Approximations to a variety of non-western scales can be achieved on the theorbo. Modes with western interval sizes but with non-tonal intervalic patterns can be very successful. Modes with non-western interval sizes, such as many Arabic modes which require three-quarter tones, are less successful, even with a shuffling of the frets, because the interval patterns do not always repeat at the intervals between open strings. Of the Javanese gamelan scales, a fairly good approximation of the pentatonic Slendro scale can be achieved simply by omitting certain notes of the western scale; however, the heptatonic Pelog scale simply does not work on a theorbo. I'm afraid I don't know anything about Indian scales and their feasibility on the theorbo. If you do, please get in touch!
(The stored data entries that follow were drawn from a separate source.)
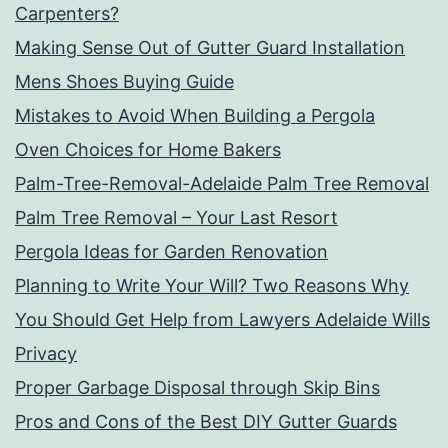
Carpenters?
Making Sense Out of Gutter Guard Installation
Mens Shoes Buying Guide
Mistakes to Avoid When Building a Pergola
Oven Choices for Home Bakers
Palm-Tree-Removal-Adelaide Palm Tree Removal
Palm Tree Removal – Your Last Resort
Pergola Ideas for Garden Renovation
Planning to Write Your Will? Two Reasons Why
You Should Get Help from Lawyers Adelaide Wills
Privacy
Proper Garbage Disposal through Skip Bins
Pros and Cons of the Best DIY Gutter Guards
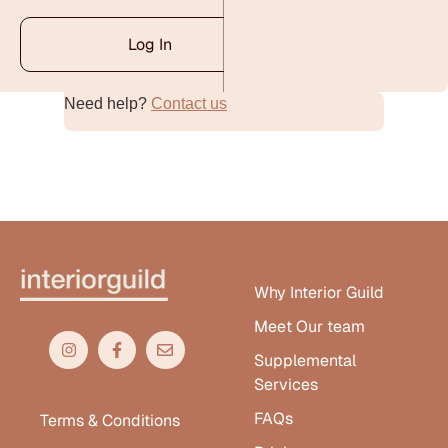
Log In
Need help?
Contact us
Alternative:
Why Interior Guild
Meet Our team
Supplemental
Services
FAQs
Terms & Conditions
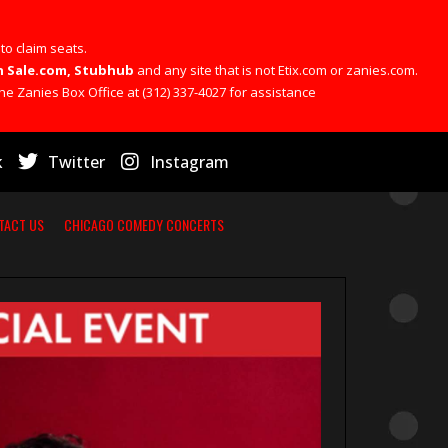
 to claim seats.
 On Sale.com, Stubhub
and any site that is not Etix.com or zanies.com.
he Zanies Box Office at (312) 337-4027 for assistance
k
Twitter
Instagram
TACT US
CHICAGO COMEDY CONCERTS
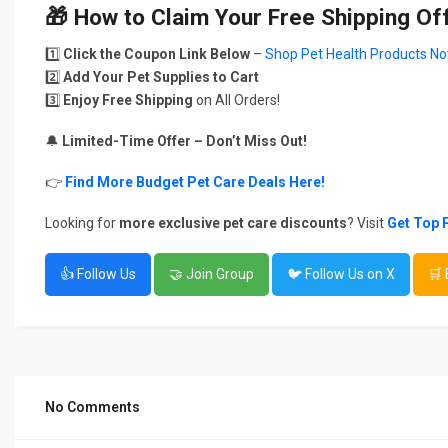
🎁
How to Claim Your Free Shipping Of
1️⃣
Click the Coupon Link Below
–
Shop Pet Health Products No
2️⃣
Add Your Pet Supplies to Cart
3️⃣
Enjoy Free Shipping
on All Orders!
🔔
Limited-Time Offer – Don’t Miss Out!
👉
Find More Budget Pet Care Deals Here!
Looking for
more exclusive pet care discounts
? Visit
Get Top 
👍 Follow Us
🤝 Join Group
🐦 Follow Us on X
🛒
No Comments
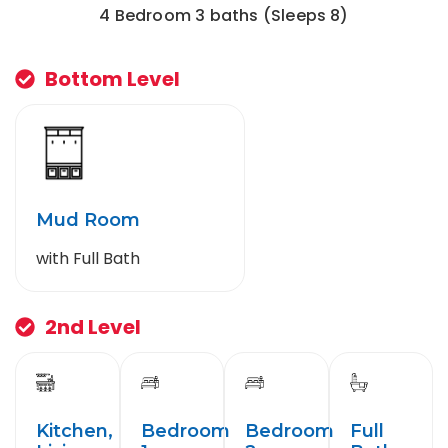
4 Bedroom 3 baths (Sleeps 8)
Bottom Level
Mud Room
with Full Bath
2nd Level
Kitchen,
Bedroom
Bedroom
Full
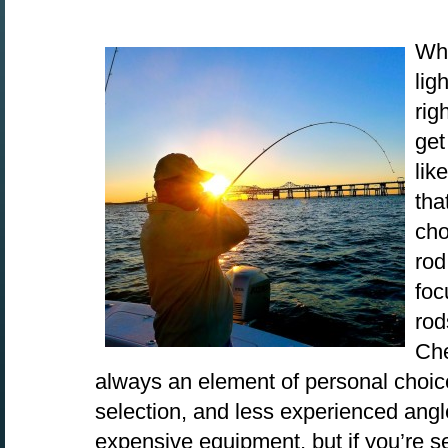
Whe
lig
rig
get
lik
tha
cho
rod
foc
rod
Che
always an element of personal choic
selection, and less experienced angl
expensive equipment, but if you’re se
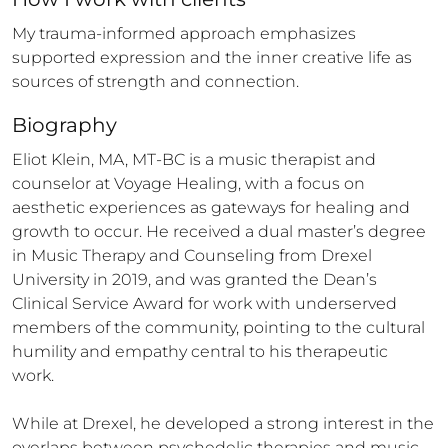
My trauma-informed approach emphasizes 
supported expression and the inner creative life as 
sources of strength and connection.
Biography
Eliot Klein, MA, MT-BC is a music therapist and 
counselor at Voyage Healing, with a focus on 
aesthetic experiences as gateways for healing and 
growth to occur. He received a dual master’s degree 
in Music Therapy and Counseling from Drexel 
University in 2019, and was granted the Dean’s 
Clinical Service Award for work with underserved 
members of the community, pointing to the cultural 
humility and empathy central to his therapeutic 
work. 

While at Drexel, he developed a strong interest in the 
overlaps between psychedelic therapies and music 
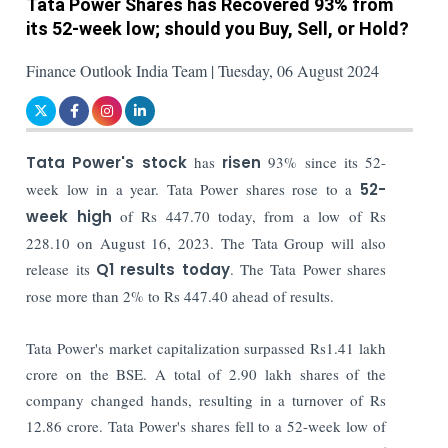
Tata Power Shares has Recovered 93% from
its 52-week low; should you Buy, Sell, or Hold?
Finance Outlook India Team | Tuesday, 06 August 2024
Tata Power's stock
has
risen
93% since its 52-
week low in a year. Tata Power shares rose to a
52-
week high
of Rs 447.70 today, from a low of Rs
228.10 on August 16, 2023. The Tata Group will also
release its
Q1 results today
. The Tata Power shares
rose more than 2% to Rs 447.40 ahead of results.
Tata Power's market capitalization surpassed Rs1.41 lakh
crore on the BSE. A total of 2.90 lakh shares of the
company changed hands, resulting in a turnover of Rs
12.86 crore. Tata Power's shares fell to a 52-week low of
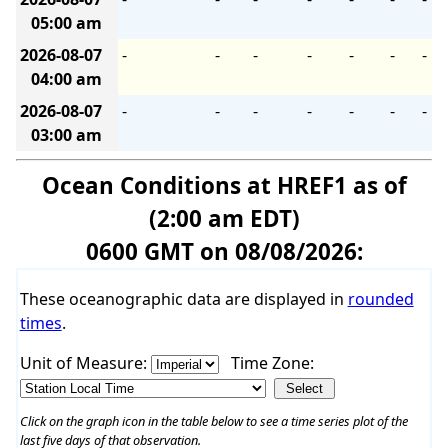
05:00 am
2026-08-07
-
-
-
-
-
-
-
04:00 am
2026-08-07
-
-
-
-
-
-
-
03:00 am
Ocean Conditions at HREF1 as of
(2:00 am EDT)
0600 GMT on 08/08/2026:
These oceanographic data are displayed in
rounded
times
.
Unit of Measure:
Time Zone:
Click on the graph icon in the table below to see a time series plot of the
last five days of that observation.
Extended and avant-garde techniques

Rather a limited palette here, I'm afraid. Theorbos are expensive and fragile instruments, and theorbo makers have long waiting lists. If you include techniques which require striking or scraping the theorbo (even with fingers), or putting anything in it or on it, you are likely to have difficulty persuading anyone to play your piece, simply because of the risk of damaging the instrument. Sliding things like bottlenecks or guitar slides along the strings doesn't work particularly well, because gut strings are relatively rough. Some dramatic timbre changes are possible. A muted pizzicato-like sound can be achieved either by fretting exactly on the frets, or by partially damping the strings near the bridge. Another effective way of changing the timbre is to thread a small piece of paper loosely between the strings, which can give a very striking buzzing effect, rather like a bray-pin harp. Some clarity of pitch is lost. This effect is quick and easy to set up, and only a few seconds are required to add or remove the paper. Different papers give different sound effects, and the exact positioning of the paper can also radically affect the sound. I'm sure composers will find other ways of using the theorbo, but if you are a composer thinking along these lines, please bear in the mind the extreme fragility of the instrument.

Amplification

Composers' thoughts frequently turn in this direction, partly because of the ability to cancel out disparities in the dynamics of different instruments, and partly because of the possibility of adding electronic effects. Amplifying a theorbo is easy and effective. The two main ways are via a free-standing microphone, or via a contact microphone fixed to the instrument. Free-standing microphones are often of higher quality than contact microphones, and leave the instrument completely untouched and the player unencumbered with cables. The disadvantages are that they are sometimes too sensitive to players' movements, and may pick up extraneous noises such as shuffling feet, creaky chairs and page turns. If you go for this option, the most successful place to put the microphone seems to be above the theorbo and slightly to the player's right, which is the way the theorbo will normally face. The optimum distance will depend on the microphone, but close-miking will pick up a lot of finger- and string-noise. With a contact microphone, the best place seems to be on the soundboard rim, a couple of centimetres from the edge and just to the bass side of the centre joint in the soundboard. Unfortunately this is also where many players will want to rest their right arm, so some care is needed to find a spot where the arm will not interfere with the microphone. I stick my microphone to the soundboard with a double layer of double-sided sticky tape. This needs to be removed by very slowly and gently pushing the microphone sideways, NOT by pulling upwards, which will tend to tear out bits of soundboard wood. The lead from the microphone will probably need to be tied to the theorbo's endpin, to stop the combined weight of the microphone, lead and plug from pulling the microphone off the soundboard. This microphone will only amplify sounds from the instrument, not from the player's feet, score or nearby colleagues, but the attached lead can be inhibiting. Also any movement of the cable may lead to crackling noises; good quality leads and plugs are essential.